Goya war zweifellos eines der größten Genies der Malerei, doch etliches im Leben des Francisco Goya y Lucientes (1746-1828) gibt Rätsel auf, die in vielen Schriften für abenteuerliche, teils abwegige romantisierende Interpretationen sorgten. Nun legt der renommierte australische Kunstkritiker Robert Hughes als kritischer Verehrer eine Biographie vor, die manche Mythen mit nüchterner Analyse entzaubert und dennoch dank seines persönlichen, farbigen Schreibstils begeistert.

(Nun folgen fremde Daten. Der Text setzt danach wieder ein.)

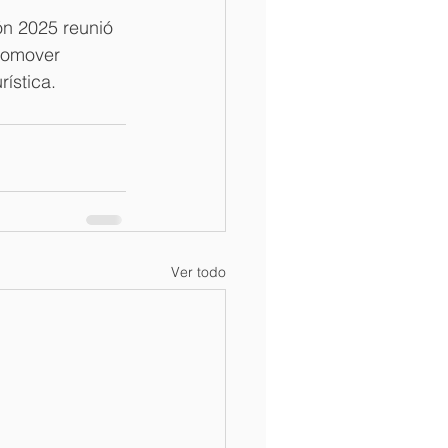
ón 2025 reunió 
romover 
rística.
Ver todo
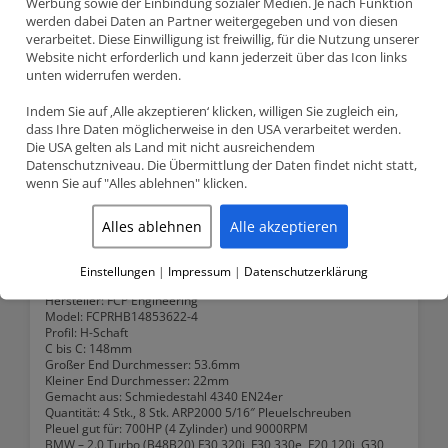
Werbung sowie der Einbindung sozialer Medien. Je nach Funktion
148mm
werden dabei Daten an Partner weitergegeben und von diesen
verarbeitet. Diese Einwilligung ist freiwillig, für die Nutzung unserer
Available on backorder
Website nicht erforderlich und kann jederzeit über das Icon links
unten widerrufen werden.
BMW
Anfragen
2.0
Turbo
Indem Sie auf ‚Alle akzeptieren‘ klicken, willigen Sie zugleich ein,
B48B20
dass Ihre Daten möglicherweise in den USA verarbeitet werden.
SKU:
FCPRHB14853622-4
148mm
Die USA gelten als Land mit nicht ausreichendem
Categories:
B48B20
,
BMW
,
FCP H Schaft Pleuel
,
Stahlpleuel
quantity
Datenschutzniveau. Die Übermittlung der Daten findet nicht statt,
wenn Sie auf "Alles ablehnen" klicken.
Description
Alles ablehnen
Alle akzeptieren
Description
Einstellungen
|
Impressum
|
Datenschutzerklärung
Hersteller
: FCP Engineering
Model: FCPRHB14853622-4
Profil: H-Schaft
C bis C
: 148mm
Großer End Durchmesser
: 53.6mm
Kleiner End Durchmesser
: 22mm
Gemacht aus:
Schmiedestahl 4340 EN24er
Quantität: 4 Stk., 8 Stk. ARP2000 5/16″ Pleuelschreuben
Pleuel gut für: 700HP (4 Zylinder) und 9000RPM
BMW – 2.0 Turbo (B48B20) F30 320i, F30 330e, F20 120i, G30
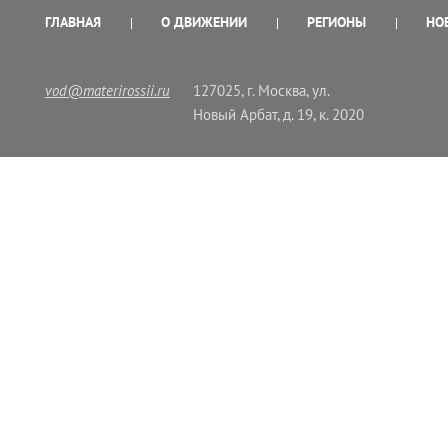
ГЛАВНАЯ
О ДВИЖЕНИИ
РЕГИОНЫ
НО
vod@materirossii.ru
127025, г. Москва, ул.
Новый Арбат, д. 19, к. 2020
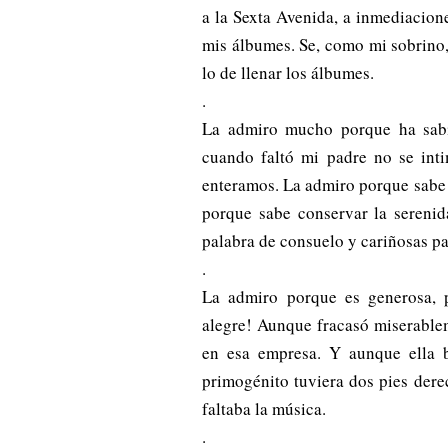
a la Sexta Avenida, a inmediacion
mis álbumes. Se, como mi sobrino,
lo de llenar los álbumes.
.
La admiro mucho porque ha sabi
cuando faltó mi padre no se inti
enteramos. La admiro porque sabe s
porque sabe conservar la serenid
palabra de consuelo y cariñosas p
.
La admiro porque es generosa, 
alegre! Aunque fracasó miserable
en esa empresa. Y aunque ella 
primogénito tuviera dos pies dere
faltaba la música.
.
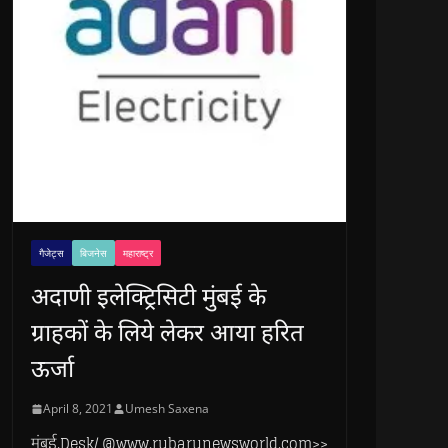
गैजेट्स
बिजनेस
महाराष्ट्र
अदाणी इलेक्ट्रिसिटी मुंबई के
ग्राहकों के लिये लेकर आया हरित
ऊर्जा
April 8, 2021
Umesh Saxena
मुंबई.Desk/ @www.rubarunewsworld.com>>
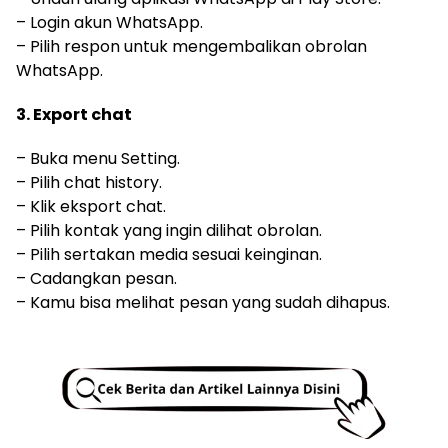
– Login akun WhatsApp.
– Pilih respon untuk mengembalikan obrolan
WhatsApp.
3. Export chat
– Buka menu Setting.
– Pilih chat history.
– Klik eksport chat.
– Pilih kontak yang ingin dilihat obrolan.
– Pilih sertakan media sesuai keinginan.
– Cadangkan pesan.
– Kamu bisa melihat pesan yang sudah dihapus.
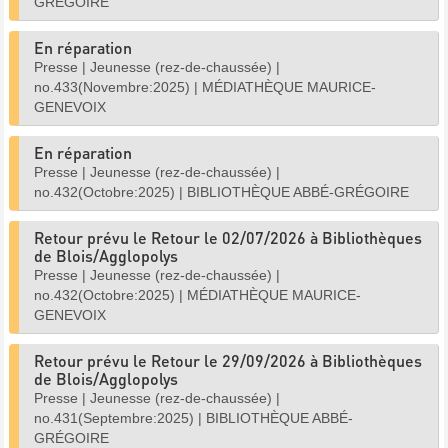
GRÉGOIRE
En réparation
Presse
|
Jeunesse (rez-de-chaussée)
|
no.433(Novembre:2025)
|
MÉDIATHÈQUE MAURICE-
GENEVOIX
En réparation
Presse
|
Jeunesse (rez-de-chaussée)
|
no.432(Octobre:2025)
|
BIBLIOTHÈQUE ABBÉ-GRÉGOIRE
Retour prévu le Retour le 02/07/2026 à Bibliothèques
de Blois/Agglopolys
Presse
|
Jeunesse (rez-de-chaussée)
|
no.432(Octobre:2025)
|
MÉDIATHÈQUE MAURICE-
GENEVOIX
Retour prévu le Retour le 29/09/2026 à Bibliothèques
de Blois/Agglopolys
Presse
|
Jeunesse (rez-de-chaussée)
|
no.431(Septembre:2025)
|
BIBLIOTHÈQUE ABBÉ-
GRÉGOIRE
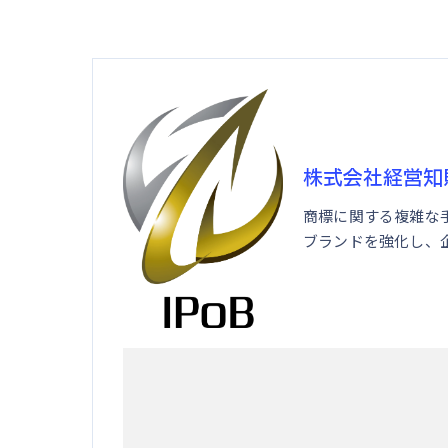
株式会社経営知
商標に関する複雑な
ブランドを強化し、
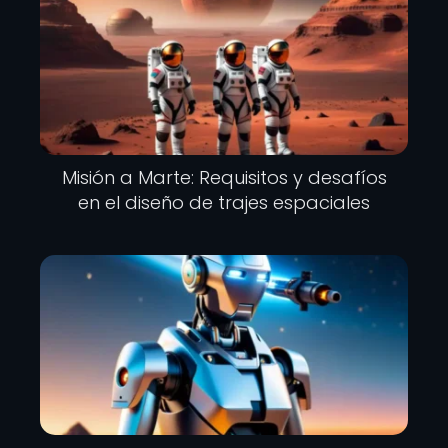
Misión a Marte: Requisitos y desafíos
en el diseño de trajes espaciales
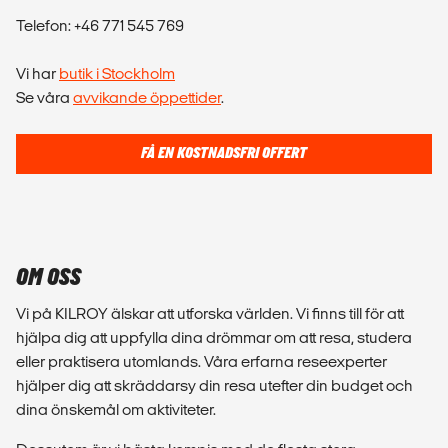
Telefon: +46 771 545 769
Vi har
butik i Stockholm
Se våra
avvikande öppettider
.
FÅ EN KOSTNADSFRI OFFERT
OM OSS
Vi på KILROY älskar att utforska världen. Vi finns till för att
hjälpa dig att uppfylla dina drömmar om att resa, studera
eller praktisera utomlands. Våra erfarna reseexperter
hjälper dig att skräddarsy din resa utefter din budget och
dina önskemål om aktiviteter.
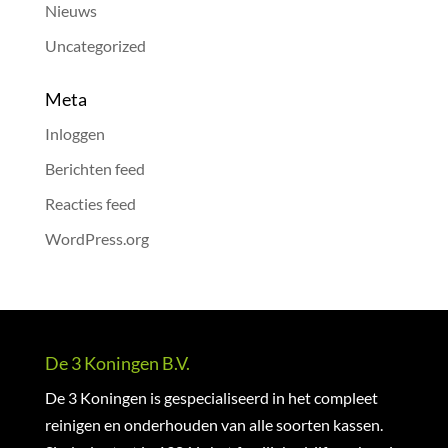
Nieuws
Uncategorized
Meta
Inloggen
Berichten feed
Reacties feed
WordPress.org
De 3 Koningen B.V.
De 3 Koningen is gespecialiseerd in het compleet
reinigen en onderhouden van alle soorten kassen.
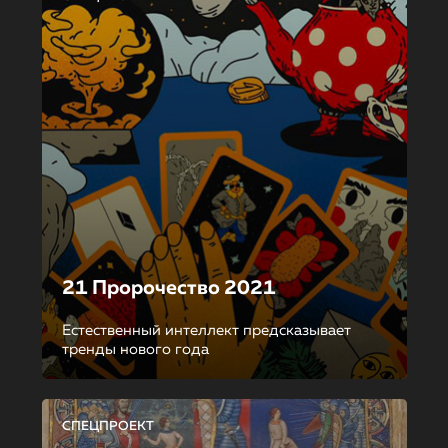
21 Пророчество 2021
Естественный интеллект предсказывает
тренды нового года
СПЕЦПРОЕКТ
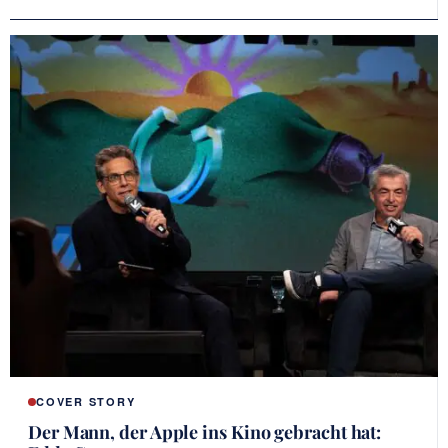
COVER STORY
Der Mann, der Apple ins Kino gebracht hat:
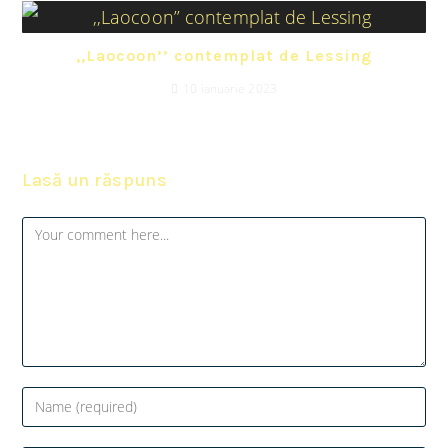
,,Laocoon’’ contemplat de Lessing
10 ianuarie 2023
Lasă un răspuns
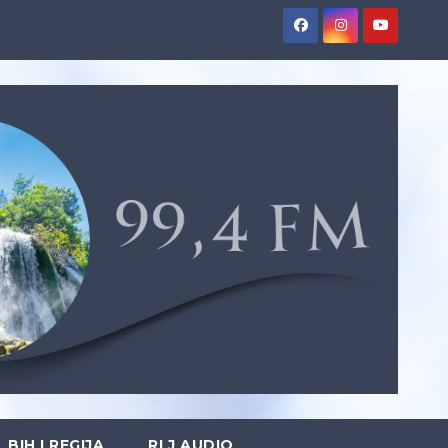
BIH I REGIJA
RLJ AUDIO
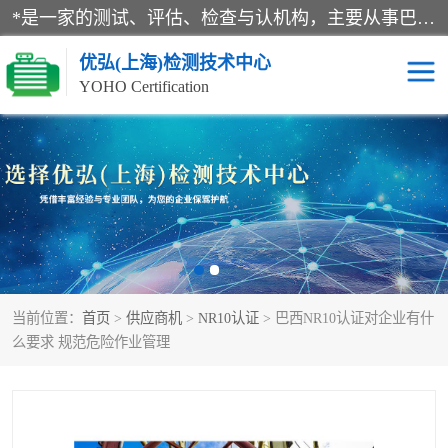
*是一家的测试、评估、检查与认机构，主要从事巴西NR10认证、NR12认证、NR13认证；ANATEL认证、INMTRO认证，欧盟CE认证：MD认证，PED认证，MID认证，ATEX认证，德国蓝色天使认证。
优弘(上海)检测技术中心
YOHO Certification
RECYCLASS认证
NR10认证
NR12认证
NR13认证
ART认证
巴西NR认证
当前位置：
首页
>
供应商机
>
NR10认证
> 巴西NR10认证对企业有什
巴西认证
RETIE认证
么要求 规范危险作业管理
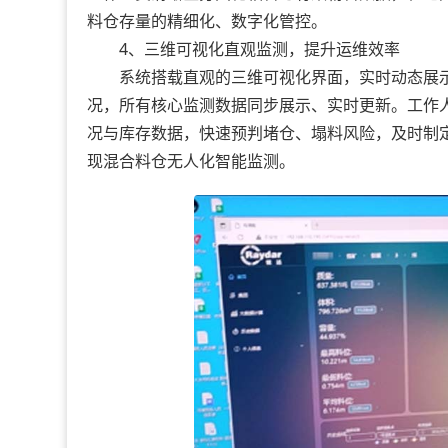
料仓存量的精细化、数字化管控。
4、三维可视化直观监测，提升运维效率
系统搭载直观的三维可视化界面，实时动态展示
况，所有核心监测数据同步展示、实时更新。工作
况与库存数据，快速预判堵仓、塌料风险，及时制
现混合料仓无人化智能监测。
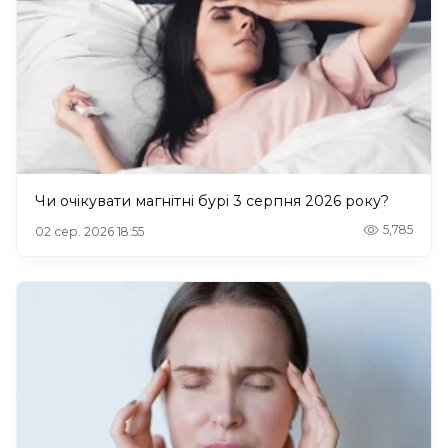
Чи очікувати магнітні бурі 3 серпня 2026 року?
5,785
02 сер. 2026 18:55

"Goya. Der Künstler und seine Zeit" heißt der Titel und er weist auf einen wesentlichen Aspekt hin: Goya war ein Genie in bewegten politischen Zeiten. Außerhalb Spaniens quasi ein Niemand und auch als Maler des Königs nur wenig bekannt, war er der letzte alte Meister und zugleich der erste moderne Künstler. Hughes widerlegt Goyas angebliche Abneigung gegen das Höfische oder sonstiges Rebellentum in dieser Epoche zwischen Aufklärung und Restauration. Nicht politische Auflehnung wurde ihm gefährlich sondern seine immer wieder provokante Kunst in einem Spanien, in dem die Inquisition Hand in Hand mit dem reaktionären Tyrannen Ferdinand VII. herrschte.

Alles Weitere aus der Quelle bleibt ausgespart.